RICHARD SHANDON was a good sailor; he had been commander of whalers in the Arctic seas for many years, and had a wide reputation for skill. He might well be astonished at such a letter, and so he was, but astonished like a man used to astonishments. He fulfilled, too, all the required conditions: he had no wife, children, or relations; he was as free as a man could be. Having no one to consult, he went straight to Messrs. Marcuart’s bank.
“If the money is there,” he said to himself, “I’ll undertake the rest.”
He was received by the firm with all the attention due to a man with sixteen thousand pounds in their safes. Sure of that fact, Shandon asked for a sheet of letter-paper, and sent his acceptance in a large sailor’s hand to the address indicated. The same day he put himself in communication with the Birkenhead shipbuilders, and twenty-four hours later the keel of the Forward lay on the stocks in the dockyard.

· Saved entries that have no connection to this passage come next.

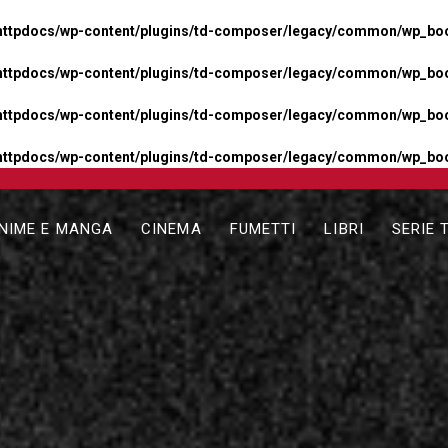
httpdocs/wp-content/plugins/td-composer/legacy/common/wp_boos
httpdocs/wp-content/plugins/td-composer/legacy/common/wp_boos
httpdocs/wp-content/plugins/td-composer/legacy/common/wp_boos
httpdocs/wp-content/plugins/td-composer/legacy/common/wp_boo
NIME E MANGA
CINEMA
FUMETTI
LIBRI
SERIE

Richard Shandon was a bachelor of forty, robust, energetic, and brave, three sailor-like qualities, giving their possessor confidence, vigour, and sang-froid. He was reputed jealous and hard to be pleased, so he was more feared than loved by his sailors. But this reputation did not increase the difficulty of finding a crew, for he was known to be a clever commander. He was afraid that the mystery of the enterprise would embarrass his movements, and he said to himself, “The best thing I can do is to say nothing at all; there are sea-dogs who will want to know the why and the wherefore of the business, and as I know nothing myself, I can’t tell them. K. Z. is a queer fish, but after all he knows me, and has confidence in me; that’s enough. As to the ship, she will be a handsome lass, and my name isn’t Richard Shandon if she is not destined for the Frozen Seas. But I shall keep that to myself and my officers.”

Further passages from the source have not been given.